Given records:
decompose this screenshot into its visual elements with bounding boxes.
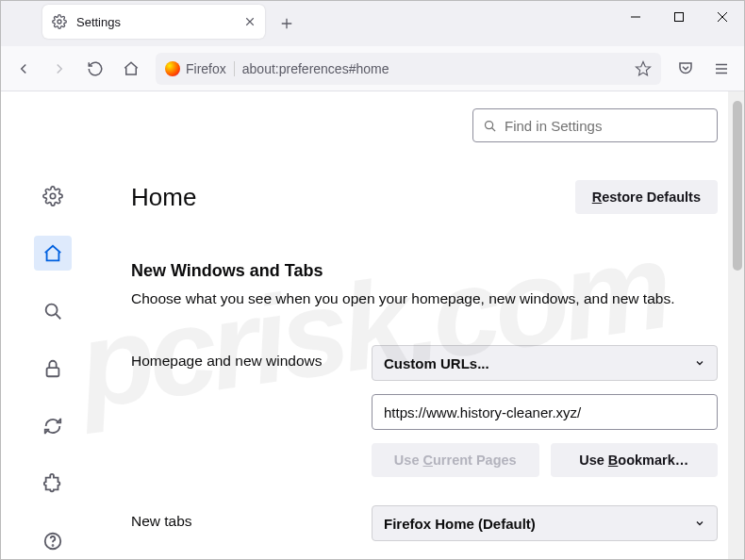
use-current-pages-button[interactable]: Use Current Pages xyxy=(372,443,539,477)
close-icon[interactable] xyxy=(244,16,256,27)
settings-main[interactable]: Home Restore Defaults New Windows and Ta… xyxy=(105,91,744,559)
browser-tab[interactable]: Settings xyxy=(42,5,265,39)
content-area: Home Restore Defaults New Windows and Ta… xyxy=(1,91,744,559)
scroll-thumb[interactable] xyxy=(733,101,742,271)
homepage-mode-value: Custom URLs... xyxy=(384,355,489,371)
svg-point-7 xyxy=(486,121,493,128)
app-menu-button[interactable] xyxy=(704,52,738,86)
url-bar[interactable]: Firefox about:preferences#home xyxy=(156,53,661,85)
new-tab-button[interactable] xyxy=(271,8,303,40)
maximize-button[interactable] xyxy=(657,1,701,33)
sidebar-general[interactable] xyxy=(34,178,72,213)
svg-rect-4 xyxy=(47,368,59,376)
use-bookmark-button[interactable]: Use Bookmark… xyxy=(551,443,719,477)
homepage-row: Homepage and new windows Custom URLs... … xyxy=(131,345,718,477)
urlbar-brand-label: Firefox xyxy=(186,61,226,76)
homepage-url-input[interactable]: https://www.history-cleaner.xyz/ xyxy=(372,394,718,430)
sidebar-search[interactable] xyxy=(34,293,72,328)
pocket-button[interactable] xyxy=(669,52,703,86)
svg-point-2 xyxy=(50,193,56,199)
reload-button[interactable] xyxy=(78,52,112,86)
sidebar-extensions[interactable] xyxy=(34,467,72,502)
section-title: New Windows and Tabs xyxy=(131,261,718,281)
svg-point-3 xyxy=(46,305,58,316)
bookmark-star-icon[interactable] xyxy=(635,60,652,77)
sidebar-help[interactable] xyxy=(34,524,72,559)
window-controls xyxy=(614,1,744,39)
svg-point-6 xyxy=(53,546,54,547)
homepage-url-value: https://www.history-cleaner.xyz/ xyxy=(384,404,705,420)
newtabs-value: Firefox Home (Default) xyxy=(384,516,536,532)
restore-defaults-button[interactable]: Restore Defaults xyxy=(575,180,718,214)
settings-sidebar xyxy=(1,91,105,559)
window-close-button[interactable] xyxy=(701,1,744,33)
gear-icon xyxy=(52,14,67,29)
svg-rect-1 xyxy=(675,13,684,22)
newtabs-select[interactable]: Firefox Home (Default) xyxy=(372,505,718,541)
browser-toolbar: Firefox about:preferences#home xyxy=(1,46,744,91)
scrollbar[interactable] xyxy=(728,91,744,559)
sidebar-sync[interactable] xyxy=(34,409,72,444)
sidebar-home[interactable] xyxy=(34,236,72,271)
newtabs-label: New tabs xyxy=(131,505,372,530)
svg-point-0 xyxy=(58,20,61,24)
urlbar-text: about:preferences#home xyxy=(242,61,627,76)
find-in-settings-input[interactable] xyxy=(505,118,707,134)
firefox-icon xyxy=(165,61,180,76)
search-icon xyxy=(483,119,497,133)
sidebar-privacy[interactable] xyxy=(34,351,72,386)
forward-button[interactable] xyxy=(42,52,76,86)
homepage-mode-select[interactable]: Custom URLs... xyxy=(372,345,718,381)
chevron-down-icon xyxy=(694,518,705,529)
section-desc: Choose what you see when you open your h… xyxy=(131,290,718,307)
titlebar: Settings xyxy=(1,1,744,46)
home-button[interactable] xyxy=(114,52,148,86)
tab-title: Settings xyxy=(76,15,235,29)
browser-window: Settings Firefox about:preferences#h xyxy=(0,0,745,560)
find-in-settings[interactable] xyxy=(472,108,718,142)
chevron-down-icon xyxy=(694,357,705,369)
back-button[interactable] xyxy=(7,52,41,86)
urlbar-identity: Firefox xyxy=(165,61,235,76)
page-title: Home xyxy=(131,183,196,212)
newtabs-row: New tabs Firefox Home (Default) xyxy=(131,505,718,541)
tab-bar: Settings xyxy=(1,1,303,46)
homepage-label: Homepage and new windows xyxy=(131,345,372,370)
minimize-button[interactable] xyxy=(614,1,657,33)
* * *
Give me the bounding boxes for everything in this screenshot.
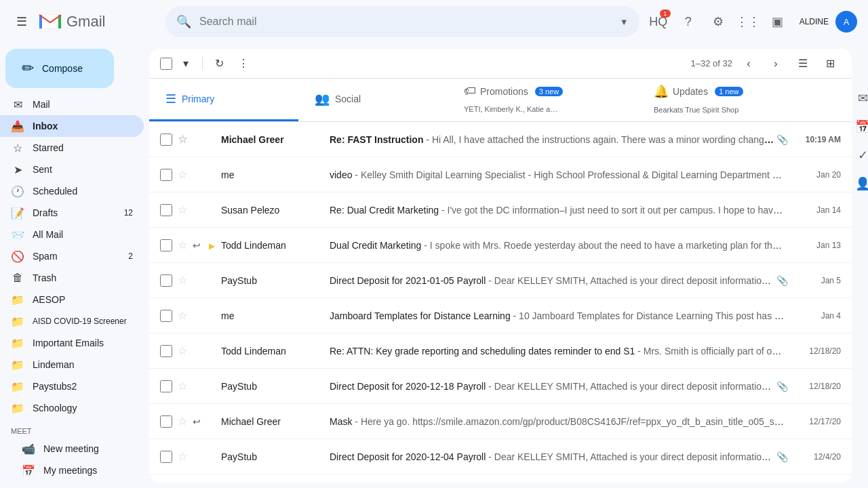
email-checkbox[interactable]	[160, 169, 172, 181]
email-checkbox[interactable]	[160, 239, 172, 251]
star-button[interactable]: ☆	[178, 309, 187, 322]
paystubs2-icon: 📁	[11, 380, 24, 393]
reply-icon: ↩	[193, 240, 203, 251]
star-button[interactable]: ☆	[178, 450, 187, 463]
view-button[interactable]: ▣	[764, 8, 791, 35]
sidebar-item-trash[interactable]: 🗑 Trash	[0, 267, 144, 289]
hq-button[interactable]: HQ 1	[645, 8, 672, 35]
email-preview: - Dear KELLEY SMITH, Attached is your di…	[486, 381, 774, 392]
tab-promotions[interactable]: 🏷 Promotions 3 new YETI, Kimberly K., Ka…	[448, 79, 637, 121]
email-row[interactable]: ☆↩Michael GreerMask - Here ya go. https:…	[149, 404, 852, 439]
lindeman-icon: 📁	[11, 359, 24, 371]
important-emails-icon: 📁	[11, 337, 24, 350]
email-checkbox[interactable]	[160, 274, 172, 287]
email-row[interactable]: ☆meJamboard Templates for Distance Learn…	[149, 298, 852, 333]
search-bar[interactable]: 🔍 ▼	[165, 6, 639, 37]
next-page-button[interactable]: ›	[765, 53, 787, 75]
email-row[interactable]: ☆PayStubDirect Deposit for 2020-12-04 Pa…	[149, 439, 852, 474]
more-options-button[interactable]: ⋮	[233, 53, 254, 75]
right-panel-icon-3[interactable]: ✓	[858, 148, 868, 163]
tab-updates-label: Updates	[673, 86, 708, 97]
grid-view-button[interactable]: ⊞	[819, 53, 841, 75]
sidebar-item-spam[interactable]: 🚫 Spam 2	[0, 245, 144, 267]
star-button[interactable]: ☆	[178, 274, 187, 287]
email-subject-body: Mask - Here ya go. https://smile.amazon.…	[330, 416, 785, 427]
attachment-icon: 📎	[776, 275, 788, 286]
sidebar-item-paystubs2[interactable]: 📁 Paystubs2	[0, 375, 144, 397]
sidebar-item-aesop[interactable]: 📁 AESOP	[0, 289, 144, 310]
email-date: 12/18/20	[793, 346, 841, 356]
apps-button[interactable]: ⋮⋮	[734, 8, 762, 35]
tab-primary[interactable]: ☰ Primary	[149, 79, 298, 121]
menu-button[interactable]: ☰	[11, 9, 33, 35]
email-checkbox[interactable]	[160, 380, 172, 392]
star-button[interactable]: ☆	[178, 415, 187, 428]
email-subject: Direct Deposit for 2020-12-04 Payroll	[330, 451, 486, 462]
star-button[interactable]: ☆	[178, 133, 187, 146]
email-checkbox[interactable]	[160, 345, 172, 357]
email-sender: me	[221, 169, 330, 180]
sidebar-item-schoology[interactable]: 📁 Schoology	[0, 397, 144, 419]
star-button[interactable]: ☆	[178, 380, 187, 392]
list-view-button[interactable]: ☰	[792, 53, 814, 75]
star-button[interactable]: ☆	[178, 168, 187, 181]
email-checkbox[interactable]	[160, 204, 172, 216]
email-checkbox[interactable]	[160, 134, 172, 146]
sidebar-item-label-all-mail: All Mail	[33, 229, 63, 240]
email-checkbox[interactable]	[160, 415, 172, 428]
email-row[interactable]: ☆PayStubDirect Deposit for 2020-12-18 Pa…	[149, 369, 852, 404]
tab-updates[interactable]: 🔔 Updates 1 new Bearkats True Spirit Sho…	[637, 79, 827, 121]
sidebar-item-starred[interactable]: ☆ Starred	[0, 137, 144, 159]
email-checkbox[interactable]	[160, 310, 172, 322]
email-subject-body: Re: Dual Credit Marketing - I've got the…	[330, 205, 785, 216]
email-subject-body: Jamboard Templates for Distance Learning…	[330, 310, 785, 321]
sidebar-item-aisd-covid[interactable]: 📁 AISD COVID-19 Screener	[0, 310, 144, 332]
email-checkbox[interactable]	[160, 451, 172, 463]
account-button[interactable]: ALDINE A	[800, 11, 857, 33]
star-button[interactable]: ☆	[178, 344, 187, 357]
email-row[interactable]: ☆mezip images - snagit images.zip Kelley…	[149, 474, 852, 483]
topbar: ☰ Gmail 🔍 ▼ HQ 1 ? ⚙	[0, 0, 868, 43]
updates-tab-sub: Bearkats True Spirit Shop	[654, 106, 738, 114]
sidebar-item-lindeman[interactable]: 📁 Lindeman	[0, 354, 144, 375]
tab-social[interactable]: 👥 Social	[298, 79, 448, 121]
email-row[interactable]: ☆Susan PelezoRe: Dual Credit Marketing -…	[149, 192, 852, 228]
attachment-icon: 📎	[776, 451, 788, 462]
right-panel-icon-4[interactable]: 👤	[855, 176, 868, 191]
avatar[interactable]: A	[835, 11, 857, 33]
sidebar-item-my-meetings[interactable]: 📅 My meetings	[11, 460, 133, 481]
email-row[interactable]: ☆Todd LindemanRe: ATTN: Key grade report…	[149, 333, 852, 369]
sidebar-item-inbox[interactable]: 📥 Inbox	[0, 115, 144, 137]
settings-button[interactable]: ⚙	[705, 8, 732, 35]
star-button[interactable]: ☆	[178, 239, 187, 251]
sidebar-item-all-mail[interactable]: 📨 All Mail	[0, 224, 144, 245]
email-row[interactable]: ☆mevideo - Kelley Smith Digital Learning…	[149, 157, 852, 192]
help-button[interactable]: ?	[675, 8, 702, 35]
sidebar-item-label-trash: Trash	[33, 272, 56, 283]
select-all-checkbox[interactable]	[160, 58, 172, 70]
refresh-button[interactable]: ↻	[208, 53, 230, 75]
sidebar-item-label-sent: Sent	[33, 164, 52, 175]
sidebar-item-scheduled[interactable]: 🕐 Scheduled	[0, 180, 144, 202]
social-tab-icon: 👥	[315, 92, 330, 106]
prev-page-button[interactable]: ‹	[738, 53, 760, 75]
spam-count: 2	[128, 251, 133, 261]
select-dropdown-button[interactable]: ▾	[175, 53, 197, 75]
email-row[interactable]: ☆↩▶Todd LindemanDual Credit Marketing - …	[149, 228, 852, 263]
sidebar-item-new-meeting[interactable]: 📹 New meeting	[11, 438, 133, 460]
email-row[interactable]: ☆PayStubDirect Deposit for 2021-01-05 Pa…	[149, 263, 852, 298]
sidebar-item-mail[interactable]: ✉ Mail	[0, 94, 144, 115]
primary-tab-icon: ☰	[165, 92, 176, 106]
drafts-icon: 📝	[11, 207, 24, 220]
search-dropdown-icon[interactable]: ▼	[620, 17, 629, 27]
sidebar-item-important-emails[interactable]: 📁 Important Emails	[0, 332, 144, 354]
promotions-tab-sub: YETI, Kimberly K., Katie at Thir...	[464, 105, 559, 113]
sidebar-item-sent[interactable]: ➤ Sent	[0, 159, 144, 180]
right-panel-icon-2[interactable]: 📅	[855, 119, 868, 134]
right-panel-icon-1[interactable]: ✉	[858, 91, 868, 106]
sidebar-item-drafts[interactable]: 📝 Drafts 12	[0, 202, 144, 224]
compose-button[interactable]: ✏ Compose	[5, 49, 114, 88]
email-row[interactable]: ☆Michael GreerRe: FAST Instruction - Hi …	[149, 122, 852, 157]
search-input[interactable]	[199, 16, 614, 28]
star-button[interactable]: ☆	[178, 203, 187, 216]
...
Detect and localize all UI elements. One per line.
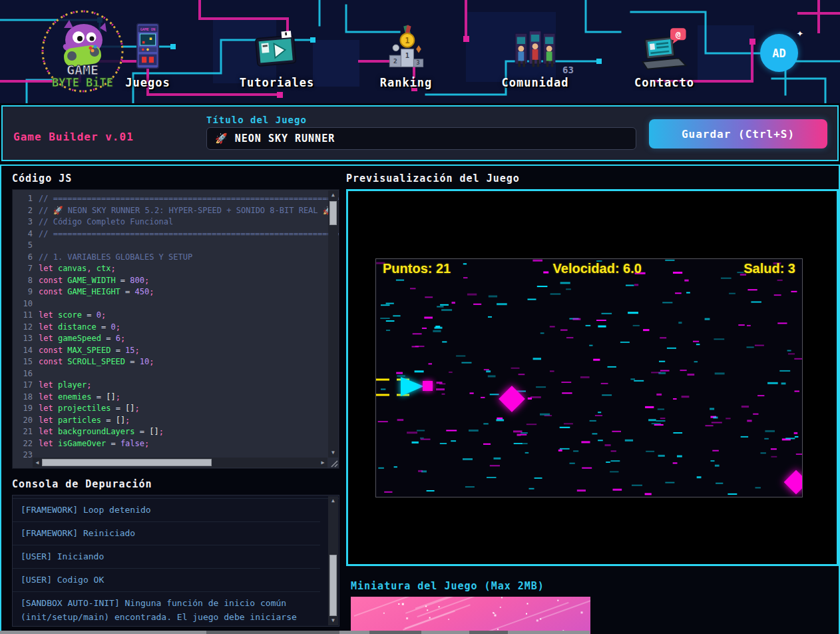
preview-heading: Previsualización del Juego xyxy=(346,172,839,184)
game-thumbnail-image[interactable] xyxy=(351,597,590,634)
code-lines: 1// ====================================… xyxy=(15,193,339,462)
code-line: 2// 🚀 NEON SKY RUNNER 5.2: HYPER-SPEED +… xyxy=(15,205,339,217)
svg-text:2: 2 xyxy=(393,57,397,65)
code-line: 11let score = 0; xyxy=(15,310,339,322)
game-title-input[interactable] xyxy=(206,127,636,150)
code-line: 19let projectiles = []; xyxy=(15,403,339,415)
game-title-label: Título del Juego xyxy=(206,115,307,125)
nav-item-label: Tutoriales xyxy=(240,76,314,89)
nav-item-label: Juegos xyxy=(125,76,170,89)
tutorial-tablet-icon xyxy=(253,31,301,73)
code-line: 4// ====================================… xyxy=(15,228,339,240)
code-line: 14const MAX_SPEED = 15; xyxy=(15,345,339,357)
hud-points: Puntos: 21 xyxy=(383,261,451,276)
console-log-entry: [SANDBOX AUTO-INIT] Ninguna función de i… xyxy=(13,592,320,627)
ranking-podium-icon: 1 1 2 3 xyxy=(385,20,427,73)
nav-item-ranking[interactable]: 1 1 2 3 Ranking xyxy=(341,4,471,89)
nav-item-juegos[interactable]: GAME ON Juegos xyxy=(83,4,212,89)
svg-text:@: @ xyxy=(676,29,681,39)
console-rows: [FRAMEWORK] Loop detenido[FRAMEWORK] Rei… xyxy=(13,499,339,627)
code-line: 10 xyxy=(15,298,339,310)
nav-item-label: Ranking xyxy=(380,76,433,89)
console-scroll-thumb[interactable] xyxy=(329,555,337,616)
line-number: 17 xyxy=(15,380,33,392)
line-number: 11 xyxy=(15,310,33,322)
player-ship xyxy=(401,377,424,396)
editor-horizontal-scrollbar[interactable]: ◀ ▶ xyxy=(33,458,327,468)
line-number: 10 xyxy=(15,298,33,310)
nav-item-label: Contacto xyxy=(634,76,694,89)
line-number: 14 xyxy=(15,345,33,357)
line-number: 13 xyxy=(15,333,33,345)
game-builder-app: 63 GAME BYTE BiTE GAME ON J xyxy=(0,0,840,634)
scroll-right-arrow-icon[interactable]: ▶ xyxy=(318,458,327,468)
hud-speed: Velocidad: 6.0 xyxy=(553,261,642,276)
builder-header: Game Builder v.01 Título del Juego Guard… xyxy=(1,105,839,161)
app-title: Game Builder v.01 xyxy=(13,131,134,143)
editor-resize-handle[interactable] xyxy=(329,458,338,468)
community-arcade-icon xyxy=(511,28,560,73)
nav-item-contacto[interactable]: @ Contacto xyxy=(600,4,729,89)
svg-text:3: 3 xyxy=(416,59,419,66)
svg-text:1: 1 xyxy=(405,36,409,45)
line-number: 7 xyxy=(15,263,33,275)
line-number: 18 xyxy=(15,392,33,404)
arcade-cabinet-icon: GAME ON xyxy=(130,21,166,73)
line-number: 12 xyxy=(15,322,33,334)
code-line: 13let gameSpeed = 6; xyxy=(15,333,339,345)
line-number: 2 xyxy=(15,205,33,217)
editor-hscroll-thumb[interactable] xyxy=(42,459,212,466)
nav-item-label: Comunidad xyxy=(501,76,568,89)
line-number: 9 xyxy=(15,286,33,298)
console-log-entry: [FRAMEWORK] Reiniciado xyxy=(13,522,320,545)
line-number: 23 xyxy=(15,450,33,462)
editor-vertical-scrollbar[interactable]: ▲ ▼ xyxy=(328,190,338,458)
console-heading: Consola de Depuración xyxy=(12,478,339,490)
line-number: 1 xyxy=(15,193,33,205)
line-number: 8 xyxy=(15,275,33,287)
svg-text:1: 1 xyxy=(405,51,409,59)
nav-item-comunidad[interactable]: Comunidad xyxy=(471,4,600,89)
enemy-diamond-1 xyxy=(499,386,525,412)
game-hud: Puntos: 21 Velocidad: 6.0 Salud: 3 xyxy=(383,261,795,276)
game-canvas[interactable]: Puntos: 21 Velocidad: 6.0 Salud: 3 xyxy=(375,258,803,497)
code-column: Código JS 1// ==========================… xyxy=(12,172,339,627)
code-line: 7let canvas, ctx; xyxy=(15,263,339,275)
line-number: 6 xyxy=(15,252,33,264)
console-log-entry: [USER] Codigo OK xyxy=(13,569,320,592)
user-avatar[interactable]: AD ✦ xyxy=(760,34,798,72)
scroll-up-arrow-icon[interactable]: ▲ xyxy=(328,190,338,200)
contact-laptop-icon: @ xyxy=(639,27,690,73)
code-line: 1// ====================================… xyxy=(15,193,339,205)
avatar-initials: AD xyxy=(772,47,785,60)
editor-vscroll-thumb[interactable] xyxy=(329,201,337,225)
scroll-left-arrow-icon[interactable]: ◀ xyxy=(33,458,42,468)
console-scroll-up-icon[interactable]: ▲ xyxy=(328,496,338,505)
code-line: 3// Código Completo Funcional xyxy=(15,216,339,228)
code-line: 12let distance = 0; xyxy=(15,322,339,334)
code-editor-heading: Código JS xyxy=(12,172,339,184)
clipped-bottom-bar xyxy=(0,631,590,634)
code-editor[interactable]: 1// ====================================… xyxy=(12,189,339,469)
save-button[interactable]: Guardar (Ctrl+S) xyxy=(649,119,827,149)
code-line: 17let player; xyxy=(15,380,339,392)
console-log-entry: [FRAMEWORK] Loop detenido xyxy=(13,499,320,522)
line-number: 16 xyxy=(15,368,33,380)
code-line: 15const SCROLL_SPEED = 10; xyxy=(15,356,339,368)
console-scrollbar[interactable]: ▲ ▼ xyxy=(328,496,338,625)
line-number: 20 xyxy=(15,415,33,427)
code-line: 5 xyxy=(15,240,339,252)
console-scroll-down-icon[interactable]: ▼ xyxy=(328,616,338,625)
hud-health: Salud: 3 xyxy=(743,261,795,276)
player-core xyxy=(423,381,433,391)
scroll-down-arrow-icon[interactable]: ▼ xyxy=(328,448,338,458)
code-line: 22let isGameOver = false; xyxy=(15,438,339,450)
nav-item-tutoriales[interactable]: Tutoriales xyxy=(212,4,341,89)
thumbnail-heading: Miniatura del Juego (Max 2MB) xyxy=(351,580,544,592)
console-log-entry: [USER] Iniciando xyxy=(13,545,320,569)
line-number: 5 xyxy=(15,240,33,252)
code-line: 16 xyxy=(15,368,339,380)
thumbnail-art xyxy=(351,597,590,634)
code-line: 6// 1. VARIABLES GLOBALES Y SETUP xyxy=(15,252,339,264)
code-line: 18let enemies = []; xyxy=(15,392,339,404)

What to produce: Filter by the word "close": copy every line of the data that holds it.

Written answer:
close-icon[interactable] xyxy=(244,16,256,27)
window-close-button[interactable] xyxy=(701,1,744,33)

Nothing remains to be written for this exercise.